The Kokesh decision has significant implications both for SEC actions and for actions by other federal financial regulators.

For one, the Court's decision was categorical: SEC disgorgement is a “penalty” under § 2462 even if used to compensate individual victims and restore the status quo. The decision will accordingly put pressure on the SEC to conduct investigations and bring actions promptly, and seems likely to increase agency aggressiveness in seeking and renewing tolling agreements. Agencies may also seek to devise alternative approaches—such as use of the “continuing violation” doctrine—to avoid application of § 2462.

In addition, although Kokesh addressed disgorgement only “as it is applied in SEC enforcement proceedings,” its rationale could apply equally to disgorgement sought by other financial regulatory agencies. Like the SEC, these agencies can seek disgorgement through courts' “inherent equity power to grant relief ancillary to an injunction,”6 but they can also seek disgorgement using their statutory authorities. The Consumer Financial Protection Bureau (CFPB) is expressly authorized by statute to seek disgorgement as a remedy.7 And under 12 U.S.C. § 1818(b), the Federal Reserve, the Office of the Comptroller of the Currency, and the Federal Deposit Insurance Corporation can order institutions subject to cease-and-desist proceedings to take “affirmative action”—including the provision of “restitution” or “reimbursement”—in order to “remedy any conditions resulting from any violation” of the laws these agencies enforce.8 It is not uncommon for agencies to seek such remedies beyond the 5-year limitation in § 2462. Kokesh calls this approach into serious doubt.
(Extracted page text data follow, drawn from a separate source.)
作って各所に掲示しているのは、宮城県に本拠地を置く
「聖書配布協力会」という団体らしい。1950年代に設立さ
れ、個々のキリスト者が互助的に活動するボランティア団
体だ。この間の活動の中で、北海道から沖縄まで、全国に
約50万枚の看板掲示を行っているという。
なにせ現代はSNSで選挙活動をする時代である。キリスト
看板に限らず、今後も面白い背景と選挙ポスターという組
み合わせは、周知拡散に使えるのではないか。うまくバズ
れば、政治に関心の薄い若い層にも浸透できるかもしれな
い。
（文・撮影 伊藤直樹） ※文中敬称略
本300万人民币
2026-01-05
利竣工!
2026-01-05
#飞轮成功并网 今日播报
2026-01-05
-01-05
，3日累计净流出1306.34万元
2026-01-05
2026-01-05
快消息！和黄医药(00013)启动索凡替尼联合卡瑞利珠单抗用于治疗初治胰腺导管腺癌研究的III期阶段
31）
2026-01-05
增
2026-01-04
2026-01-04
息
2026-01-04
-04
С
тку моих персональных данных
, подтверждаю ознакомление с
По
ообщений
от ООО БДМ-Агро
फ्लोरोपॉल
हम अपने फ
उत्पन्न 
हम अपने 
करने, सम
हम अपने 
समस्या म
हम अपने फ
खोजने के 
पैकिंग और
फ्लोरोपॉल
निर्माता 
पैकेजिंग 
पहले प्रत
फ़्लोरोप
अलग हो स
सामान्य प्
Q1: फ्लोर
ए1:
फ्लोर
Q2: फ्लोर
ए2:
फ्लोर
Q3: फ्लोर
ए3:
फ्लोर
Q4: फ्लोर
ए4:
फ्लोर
At a minimum, other agencies will have to distinguish their disgorgement remedies from SEC disgorgement if they hope to get around the limitations period in § 2462. That could be difficult, as existing case law suggests that disgorgement claims by financial regulatory agencies share the characteristics that drove the Kokesh analysis. The Ninth Circuit, for example, recently recognized that the purpose of CFPB disgorgement claims was “not to redress consumer injuries but to deprive wrongdoers of ill-gotten gains.”9 The court described disgorgement as requiring “only a reasonable approximation of profits causally connected to the violation” and found “no basis” for the position that a disgorgement calculation should exclude funds paid by consumers who did not suffer any injury.10

Finally, Kokesh indicates that aggressive agency statute of limitations arguments are likely to be met with skepticism at the Supreme Court. This is the Supreme Court's second unanimous decision in recent years soundly rejecting agency arguments for a broader statute of limitations. In 2013, the decision in SEC v. Gabelli11 held that no discovery rule applies to the limitations period in § 2462. This trend signals trouble for aggressive statute of limitations arguments advanced by several agencies. For example, federal banking agencies have long claimed that no limitations period governed administrative proceedings under the Federal Deposit Insurance Act12—a position the DC Circuit has rejected to the extent the agency's claim implicates § 2462.13 Similarly, the CFPB has taken the position that no statute of limitation applies where the agency proceeds administratively.14 The only court to address this argument ruled against the agency.15 At a minimum, applying § 2462 to claims for disgorgement would serve as a significant constraint on the financial regulatory agencies' ability to avoid statute of limitations constraints.